The honeymoon is certainly over in my 12 week challenge where I intend to beat Pierre Spies’ time in his Virgin Active Challenge at the end of it. In the first two weeks we were doing stuff to develop basic strength and conditioning towards the challenge. As someone that hasn’t been in a gym in over 8 years (other than to buy a smoothie), it was all kind of novel and fun, but in week three stuff started getting a whole lot more real!
The sports fan to sports man efforts this week centered around tackling free weights and a range of exercises that left no muscle unworked. Yup, a fair amount of stiffness followed, but thanks to trusty trainer Dom it was nothing drastic as we are concentrating on correct technique at all times and using full range of motion with each exercise. So often people start gym, give it a good go but then after a week or two just don’t return because of the stiffness or even injury. This is of course not to say Dom isn’t pushing me to a healthy limit, I have just 12 weeks to beat a physical fitness icon in a challenge that requires strength, flexibility and stamina – workout time is therefore very much go time!

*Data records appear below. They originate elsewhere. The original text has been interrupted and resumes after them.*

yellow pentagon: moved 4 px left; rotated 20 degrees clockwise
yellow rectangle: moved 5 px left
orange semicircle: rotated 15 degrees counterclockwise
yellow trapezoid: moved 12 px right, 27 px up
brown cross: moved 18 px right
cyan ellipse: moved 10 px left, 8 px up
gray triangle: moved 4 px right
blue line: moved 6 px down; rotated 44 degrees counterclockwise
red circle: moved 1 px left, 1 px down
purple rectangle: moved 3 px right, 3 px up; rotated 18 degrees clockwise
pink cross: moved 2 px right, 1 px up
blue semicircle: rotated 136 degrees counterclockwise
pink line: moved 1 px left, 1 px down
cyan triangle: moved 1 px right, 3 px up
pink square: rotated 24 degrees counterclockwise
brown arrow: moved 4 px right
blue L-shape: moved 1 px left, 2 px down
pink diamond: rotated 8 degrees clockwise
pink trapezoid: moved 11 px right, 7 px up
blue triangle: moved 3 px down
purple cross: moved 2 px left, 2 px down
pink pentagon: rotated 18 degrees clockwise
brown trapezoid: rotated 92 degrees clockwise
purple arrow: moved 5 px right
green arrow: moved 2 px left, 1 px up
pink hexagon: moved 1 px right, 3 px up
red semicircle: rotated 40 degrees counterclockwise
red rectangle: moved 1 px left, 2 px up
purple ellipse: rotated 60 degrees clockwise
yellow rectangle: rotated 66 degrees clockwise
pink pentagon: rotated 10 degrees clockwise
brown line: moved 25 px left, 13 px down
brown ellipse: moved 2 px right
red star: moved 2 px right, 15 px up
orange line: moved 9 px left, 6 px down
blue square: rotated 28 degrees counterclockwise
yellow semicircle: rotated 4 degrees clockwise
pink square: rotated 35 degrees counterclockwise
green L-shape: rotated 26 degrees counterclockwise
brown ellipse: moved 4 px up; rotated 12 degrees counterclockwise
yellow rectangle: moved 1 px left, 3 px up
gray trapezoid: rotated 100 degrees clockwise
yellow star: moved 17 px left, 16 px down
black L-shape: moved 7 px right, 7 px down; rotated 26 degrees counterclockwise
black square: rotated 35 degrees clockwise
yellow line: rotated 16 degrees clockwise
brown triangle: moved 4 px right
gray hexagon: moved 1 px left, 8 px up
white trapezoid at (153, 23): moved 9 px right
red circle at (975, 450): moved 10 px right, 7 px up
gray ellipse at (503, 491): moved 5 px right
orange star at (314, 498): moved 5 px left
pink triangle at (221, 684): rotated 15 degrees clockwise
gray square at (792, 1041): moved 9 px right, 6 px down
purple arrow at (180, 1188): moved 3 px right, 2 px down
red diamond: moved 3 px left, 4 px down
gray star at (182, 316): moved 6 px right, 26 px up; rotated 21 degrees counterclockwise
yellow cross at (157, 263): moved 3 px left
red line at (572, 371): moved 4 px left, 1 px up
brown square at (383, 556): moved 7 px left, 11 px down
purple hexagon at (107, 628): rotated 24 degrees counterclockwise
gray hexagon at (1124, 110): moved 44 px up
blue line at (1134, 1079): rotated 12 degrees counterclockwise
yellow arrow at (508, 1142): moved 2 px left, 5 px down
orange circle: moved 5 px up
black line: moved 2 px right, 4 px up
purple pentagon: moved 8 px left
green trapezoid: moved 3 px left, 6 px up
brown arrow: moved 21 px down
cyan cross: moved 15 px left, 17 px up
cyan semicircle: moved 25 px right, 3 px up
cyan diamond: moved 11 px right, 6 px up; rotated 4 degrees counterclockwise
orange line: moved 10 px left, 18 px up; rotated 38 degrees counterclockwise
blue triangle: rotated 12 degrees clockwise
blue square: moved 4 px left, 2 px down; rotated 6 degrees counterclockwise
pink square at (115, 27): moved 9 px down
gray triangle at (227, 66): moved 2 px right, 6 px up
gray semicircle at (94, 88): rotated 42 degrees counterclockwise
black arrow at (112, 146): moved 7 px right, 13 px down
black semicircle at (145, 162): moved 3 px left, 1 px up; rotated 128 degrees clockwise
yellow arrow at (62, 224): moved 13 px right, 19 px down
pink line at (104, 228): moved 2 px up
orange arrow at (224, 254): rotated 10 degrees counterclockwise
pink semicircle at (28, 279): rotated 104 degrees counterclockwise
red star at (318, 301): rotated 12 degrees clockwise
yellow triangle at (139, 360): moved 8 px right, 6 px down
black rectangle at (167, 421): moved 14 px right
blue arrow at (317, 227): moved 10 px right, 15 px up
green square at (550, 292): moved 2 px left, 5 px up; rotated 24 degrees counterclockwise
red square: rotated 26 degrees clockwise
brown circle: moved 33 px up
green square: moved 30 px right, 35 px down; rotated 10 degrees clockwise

Of the three sessions I do each week at the Sandton Virgin Active with Dom, two are focused on full body strength exercises, the third an ever changing circuit focusing on elements needed for the actual challenge. With great progress being made in the first two weeks, Dom included some basic kettle bell drills this week which my legs were naturally very grateful for… (this was the third circuit by the way hence my near exhaustion)
Despite all the sweat and exhaustion that comes with these exercises, they are actually still a load of fun. The discomfort you feel of being out of breath or trying to move muscles that appear to have turned to jelly is so temporary. The amazing post workout feeling though, well that lasts way longer and makes everything so worth it. At the end of next week I shall post some figures showing the progress we have made so far such as body measurements, weights used in exercise etc etc, but we are also going to start doing a few other measurable tests each week to further illustrate progress. Like push ups in a minute:
So that’s that for another great week (42 push ups by the way). Have a happy healthy weekend!